Até porque essa página não está no passado. Ela se repete. Assim como a ditadura militar foi mais uma investida de guerra das classes dominantes durante nossa história: dos senhores de escravo, dos latifundiários e enfim da burguesia.
Como dissemos, novamente os militares e as camadas mais reacionárias da burguesia habitam os cargos de maior poder, planejando e executando uma nova onda de arrocho e brutalidade, sob o cínico pendão verde-amarelo. Eis que nossa tarefa não pode ser outra que não, novamente, resistir e enfrentar, sob qualquer regime político, a exploração e a dominação. Ou seja, lutar pelo socialismo.
Ao menos os fascistas, que hoje não se envergonham em se mostrar, tem razão em um ponto: os comunistas que lutaram na ditadura não defendiam a democracia burguesa. Certamente, lutaram por mais liberdade de organização da classe operária, melhores condições para esta desenvolver sua luta, pela supressão do regime de exceção em vigor, etc.
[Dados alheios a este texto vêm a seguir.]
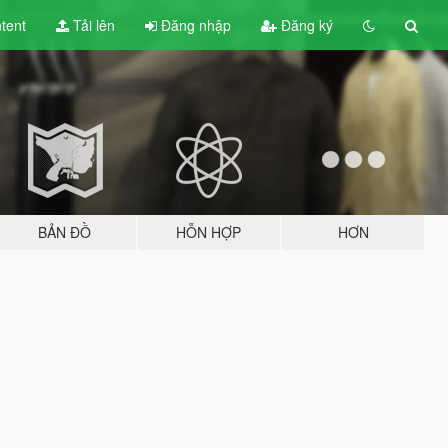
tent
Tải lên
Đăng nhập
Đăng ký
BẢN ĐỒ
HỖN HỢP
HƠN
Mas lutaram e não hesitaram em se sacrificar contra a ditatura da classe burguesa, seja ela sob vestes “democráticas” ou abertamente ditatoriais; pela derrota da classe inimiga, que só se efetivará com a construção de uma nova sociedade, a comunista.
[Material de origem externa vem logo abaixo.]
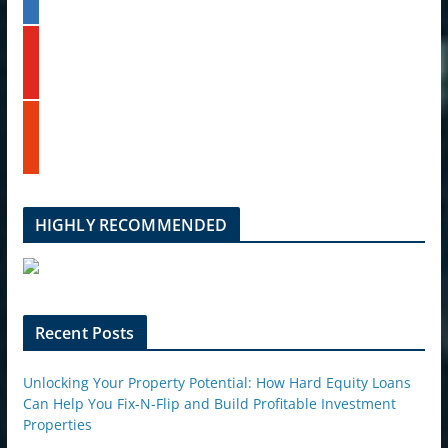
n
k
y
e
o
d
u
i
t
n
s
u
t
b
u
e
m
b
l
HIGHLY RECOMMENDED
e
u
p
o
n
Recent Posts
Unlocking Your Property Potential: How Hard Equity Loans
Can Help You Fix-N-Flip and Build Profitable Investment
Properties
A luta foi e continua a ser o nosso lugar. “Na luta é que a gente se encontra”, diz o samba-enredo da Mangueira desse ano. Por isso, ergamos nossos punhos e digamos: resistimos e resistiremos!
[i]Inquérito Policial Militar.
[ii]Departamento de Ordem Política e Social.
[iii]Nesse texto, pretendemos destacar sobretudo a memória e o sentido geral da resistência à ditadura. Para uma breve avaliação do golpe e autocrítica da atuação dos comunistas no período, ver o texto Cinquenta Anos Depois: os Comunistas e o Golpe de 1964, publicado pelo Cem Flores em 23 de abril de 2014.